West students embrace parent’s passion for future careers

Nathaniel Rudolph, Staff Writer

During our lives, we have many milestones. We learn to ride our bike, graduate kindergarten, start high school, and go to college. Throughout this time, we have opportunities to discover what we want to do the rest of our lives. Some kids at Greeley West chose not to take that path.  They have already found what they want to do, and it happens to be just what their parents are doing.

The parents are passing the torch of their passion to their children, and in some cases that’s exactly what the child wants to do with his life. This doesn’t continue forever, as studies show that only 30% of all family businesses make it to the second generation and only 13% to the third generation. With those statistics, it’s hard to find common interests in careers between parents and their children.  Junior Stephon Stednitz shared the same future goals with his father, welding.

“Me and my dad have had a strong connection, and I guess it made me want to try out his field of work,” said Stednitz. Beyond his strong connection with his father, he has found a passion for welding and his father is educating him in the career.

Few children want to do exactly what their father does. Most  have their own set of dreams and want to stray away from what their parents do.  However, occasionally dreams do line up.

Currently, Stednitz is doing an apprenticeship with his father, and every day he is loving the job even more. “When I was a freshman in high school, my father wanted me to pick up the tools and try it out for myself, and I loved it.  Now, I can’t put those tools down,” Stednitz said.

Those tools now play a very important part in Stednitz’s future.  He plans to attend Red Rocks Community College and learn the basic skills needed for the job. Afterwards he will go straight into his father’s welding business. Luckily his parents are supporting him all the way.

“My parents have supported me endlessly throughout my life.  They have seen my dreams and encouraged me to follow them.

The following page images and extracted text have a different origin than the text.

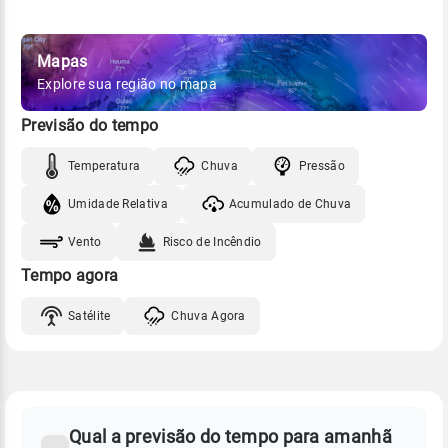
Mapas
Explore sua região no mapa
Previsão do tempo
Temperatura
Chuva
Pressão
Umidade Relativa
Acumulado de Chuva
Vento
Risco de Incêndio
Tempo agora
Satélite
Chuva Agora
FAQ
CLIMA,
PREVISÃO
Qual a previsão do tempo para amanhã
-
DO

They want me to have fun in what I do,” said Stednitz.

Another student that plans to follow her father’s footsteps is Ashley Cullen. Her father works with Hensel Phelps as the director of services and marketing, and this has appealed to Cullen as something she wants to do for her future.

“My dad is able to travel the world, see different cultures, and live a beautiful life.  All I want to do is incorporate that into my life,” Cullen said. Not only does Cullen want to follow her dad, but make her life enjoyable, and that comes along with the job description.

Next year Cullen hopes to enter the field of business, taking classes involving her dad’s profession. From there she will decide what college to attend and graduate with enough academic excellence to pursue her dreams at Hensel Phelps.

It wasn’t always this way though. “When I was a kid and beyond, I wanted to be a surgeon. As time went on, I felt it was less attainable, and statistically very hard, so I found interest in what my dad did every day, being part of a big corporation yet having fun while on the job,” said Cullen.

To get the ball rolling and to make sure this is what she wants to pursue, she will start an internship with her dads’ company. Until then, she will trust her instincts. As with Stednitz, Cullen’s parents are also supporting her every step of the way.

“My parents are pretty involved in my life,” Cullen said. “They always help me experiment with what I want to do in life, and I am getting fully immersed in my dad’s field of work. I always go to his office and experience firsthand what I’m getting myself into.”

Both Stednitz and Cullen found joy in what their parents did and decided to give it a try. “It’s hard to find your passion in high school, but if you’re passionate about anything in your life, pursue it and you never know what you’ll find, and just maybe it will be what your parents pursued,” Cullen said.